Transcribed page contents:
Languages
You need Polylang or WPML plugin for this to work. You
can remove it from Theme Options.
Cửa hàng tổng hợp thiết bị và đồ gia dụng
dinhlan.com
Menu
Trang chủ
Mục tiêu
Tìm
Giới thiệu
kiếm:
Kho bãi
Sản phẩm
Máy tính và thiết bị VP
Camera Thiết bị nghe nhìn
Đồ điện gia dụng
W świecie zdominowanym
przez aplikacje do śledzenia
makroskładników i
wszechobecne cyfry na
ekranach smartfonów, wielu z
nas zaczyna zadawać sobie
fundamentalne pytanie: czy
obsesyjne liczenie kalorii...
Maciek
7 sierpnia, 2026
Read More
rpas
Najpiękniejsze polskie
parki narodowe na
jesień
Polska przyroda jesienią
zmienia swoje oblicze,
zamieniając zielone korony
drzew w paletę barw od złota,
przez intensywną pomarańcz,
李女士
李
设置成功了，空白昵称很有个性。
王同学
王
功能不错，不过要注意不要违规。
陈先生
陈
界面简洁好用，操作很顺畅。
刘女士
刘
--
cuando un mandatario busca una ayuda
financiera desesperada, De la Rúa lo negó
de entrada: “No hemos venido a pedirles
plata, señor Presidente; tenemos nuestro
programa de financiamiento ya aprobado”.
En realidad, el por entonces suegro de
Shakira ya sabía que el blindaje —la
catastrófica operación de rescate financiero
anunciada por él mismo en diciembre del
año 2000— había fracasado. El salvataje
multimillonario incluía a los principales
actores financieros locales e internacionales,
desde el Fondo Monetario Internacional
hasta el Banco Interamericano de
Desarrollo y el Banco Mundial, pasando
==
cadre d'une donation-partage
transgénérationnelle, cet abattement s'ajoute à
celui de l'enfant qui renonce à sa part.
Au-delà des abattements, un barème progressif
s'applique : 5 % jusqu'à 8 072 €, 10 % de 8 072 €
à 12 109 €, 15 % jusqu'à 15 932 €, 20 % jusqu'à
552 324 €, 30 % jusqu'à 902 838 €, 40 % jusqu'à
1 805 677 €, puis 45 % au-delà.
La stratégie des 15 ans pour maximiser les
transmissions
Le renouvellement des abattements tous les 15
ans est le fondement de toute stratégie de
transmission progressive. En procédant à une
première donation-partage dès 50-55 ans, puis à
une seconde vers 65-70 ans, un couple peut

• Your task: Which of the lines above include the word "dụng"? List those lines.

• Expected answer:
Cửa hàng tổng hợp thiết bị và đồ gia dụng
Đồ điện gia dụng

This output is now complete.